Start of The data

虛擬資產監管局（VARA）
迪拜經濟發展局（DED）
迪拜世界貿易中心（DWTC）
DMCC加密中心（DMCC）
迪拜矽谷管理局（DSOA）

End of The data

> Work to complete:
A verbatim copy of all the records is to be produced.

> Exercise solution:
虛擬資產監管局（VARA）
迪拜經濟發展局（DED）
迪拜世界貿易中心（DWTC）
DMCC加密中心（DMCC）
迪拜矽谷管理局（DSOA）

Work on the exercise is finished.